For the first time since, I believe, he suffered his concussion in November against the Eagles, Collie had a telephone interview with Indianapolis Star beat writer Mike Chappell. Now, as some of you may recall, Chappell accused the Colts of violating NFL rules last year in regards to them preventing Collie from speaking to the media after his injury in Philadelphia. Chappells argument had merit in that Collie, who was not on injured reserve at the time, was required to be available for media.

Now, when a subject like this comes up, I know some people have silly responses to this along the lines of 'LEAVE [INSERT PLAYER NAME HERE] ALONE!' But, despite whatever childish, nonsensical response some fans may have, the reality is this is pro football's rules about player availability are pretty clear.

Talking with the media during the season is not optional. It's required.

Sure, people like Austin may not like to chat with the media. But, the personal likes and dislikes of one person are not relevant when it comes to the rules. Take, for example, my job. I personally don't like chatting with SB Nation's advertising executives when it comes to putting more ads on this blog. Nothing against them personally, but I don't like talking about that kind of stuff. However, despite my personal dislike for it, it's just part of the job and I kind of have to do it.

Same with Austin and the media. Speaking with them is as much a part of the job as catching the football is.

"I feel good," Collie said in a recent telephone interview. "I feel like my routes are crisp and I'm catching the ball well. I'm doing all the little things."

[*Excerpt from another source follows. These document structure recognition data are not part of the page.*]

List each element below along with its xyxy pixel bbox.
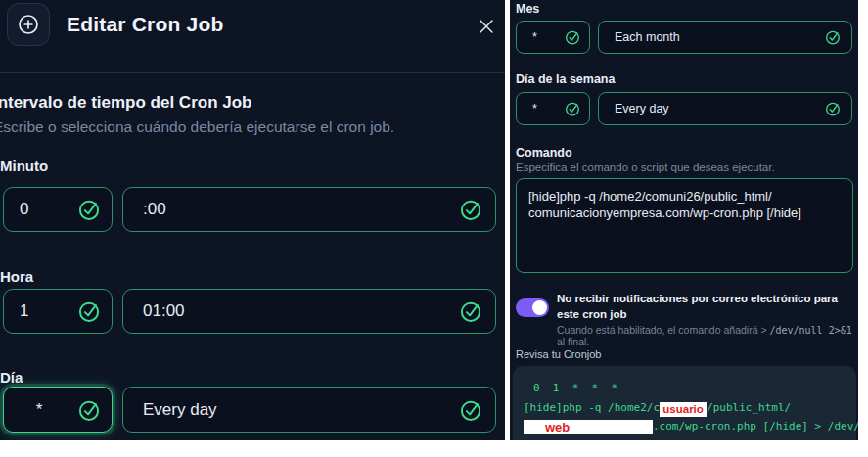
check-circle-icon	[458, 298, 483, 324]
cron-command-line-1: [hide]php -q /home2/cusuario/public_html…	[524, 398, 846, 418]
weekday-label: Día de la semana	[516, 72, 615, 86]
minute-label: Minuto	[0, 158, 48, 174]
cron-line2-prefix: [hide]php -q /home2/c	[524, 401, 660, 414]
cron-modal-lower-panel: Mes Día de la semana Comando Especifica …	[510, 0, 858, 440]
day-value-field[interactable]	[20, 400, 59, 420]
header-divider	[0, 72, 505, 73]
month-display-field[interactable]	[615, 30, 824, 44]
check-circle-icon	[76, 397, 102, 423]
command-textarea[interactable]: [hide]php -q /home2/comuni26/public_html…	[516, 178, 853, 273]
redaction-usuario: usuario	[660, 402, 707, 417]
help-devnull-code: /dev/null 2>&1	[769, 325, 851, 336]
hour-display-input[interactable]	[122, 289, 496, 334]
check-circle-icon	[564, 28, 581, 46]
month-label: Mes	[516, 2, 539, 16]
check-circle-icon	[458, 397, 483, 423]
cron-command-line-3: null 2>&1	[524, 436, 846, 441]
cron-schedule-line: 0 1 * * *	[524, 379, 846, 398]
day-display-input[interactable]	[122, 387, 496, 433]
check-circle-icon	[564, 100, 581, 117]
help-prefix: Cuando está habilitado, el comando añadi…	[557, 324, 769, 336]
cronjob-preview-box: 0 1 * * * [hide]php -q /home2/cusuario/p…	[513, 366, 856, 440]
day-value-input[interactable]	[3, 387, 113, 433]
modal-title: Editar Cron Job	[67, 13, 224, 36]
hour-value-input[interactable]	[3, 289, 113, 334]
check-circle-icon	[458, 197, 483, 222]
minute-value-input[interactable]	[3, 187, 113, 232]
hour-label: Hora	[0, 268, 33, 285]
hour-value-field[interactable]	[20, 301, 76, 321]
hour-display-field[interactable]	[143, 301, 458, 321]
interval-section-title: Intervalo de tiempo del Cron Job	[0, 93, 251, 113]
preview-label: Revisa tu Cronjob	[516, 348, 601, 360]
email-notifications-help: Cuando está habilitado, el comando añadi…	[557, 324, 856, 347]
cron-modal-upper-panel: Editar Cron Job Intervalo de tiempo del …	[0, 0, 505, 440]
close-icon[interactable]	[476, 16, 497, 37]
cron-line3-suffix: .com/wp-cron.php [/hide] > /dev/	[653, 420, 858, 433]
month-display-input[interactable]	[598, 21, 852, 54]
minute-display-input[interactable]	[122, 187, 496, 232]
add-cron-button[interactable]	[7, 3, 50, 46]
minute-display-field[interactable]	[143, 200, 458, 219]
day-display-field[interactable]	[143, 400, 458, 420]
redaction-web: web	[524, 420, 653, 434]
weekday-value-field[interactable]	[532, 102, 564, 115]
month-value-field[interactable]	[532, 30, 564, 44]
email-notifications-label: No recibir notificaciones por correo ele…	[557, 291, 858, 322]
cron-command-line-2: web.com/wp-cron.php [/hide] > /dev/	[524, 417, 846, 436]
command-help: Especifica el comando o script que desea…	[516, 161, 775, 173]
email-notifications-toggle[interactable]	[516, 298, 549, 317]
check-circle-icon	[824, 100, 842, 117]
weekday-display-input[interactable]	[598, 92, 852, 125]
weekday-display-field[interactable]	[615, 102, 824, 115]
check-circle-icon	[824, 28, 842, 46]
help-suffix: al final.	[557, 336, 589, 347]
check-circle-icon	[76, 197, 102, 222]
cron-line2-suffix: /public_html/	[707, 401, 791, 414]
plus-circle-icon	[17, 13, 40, 36]
check-circle-icon	[76, 298, 102, 324]
month-value-input[interactable]	[516, 21, 590, 54]
day-label: Día	[0, 369, 23, 386]
toggle-knob	[532, 300, 547, 315]
minute-value-field[interactable]	[20, 200, 76, 219]
command-label: Comando	[516, 146, 572, 160]
interval-section-subtitle: Escribe o selecciona cuándo debería ejec…	[0, 118, 394, 136]
weekday-value-input[interactable]	[516, 92, 590, 125]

Again, it's nice to hear Austin thinks he's doing OK. For me, I remain skeptical because I've heard this song before. Last year, Bob Sanders kept saying he was OK until he got hurt in Week One on a routine play. Same with Anthony Gonzalez. Everyone feels great during the offseason. That feeling changes quickly when the 'bullets are live,' as they say. I don't doubt Austin thinks he's 100%. Thinking it and being it are two different things.

Also, we don't know how Austin is going to be when the games are real and the route required is over the middle. Will he get alligator arms when he hears that safety close on him? Would you blame him if he did?

Back to the 'media monster' for a second, a quote from Austin that seemed especially silly to both me and PFT's Gregg Rosenthal was Collie's suggestion that 'the media' felt he would retire after last year:

Colts receiver Austin Collie says he never considered walking away from football after his multiple scary concussion scares last year.

"I don’t think for me there really was a decision," Collie told Mike Chappell of the Indianapolis Star. "I didn’t even entertain the thought of not coming back. I think the media made their own stories as far as what I was going to do."

We’re honestly not sure what media reported Collie was considering retirement.

I'm honestly not sure either. Who was writing or saying that Austin Collie would retire after 2010? I know fans here and on message boards were asking the question, which was (and is) legitimate. The guy suffered three concussions (officially two, but in reality it was three) in one season over a four week period. It's perfectly reasonable for fans who care about Austin's health to ask if he should retire.

But who in the mainstream media, or even in the the blogosphere, was writing that Austin would retire?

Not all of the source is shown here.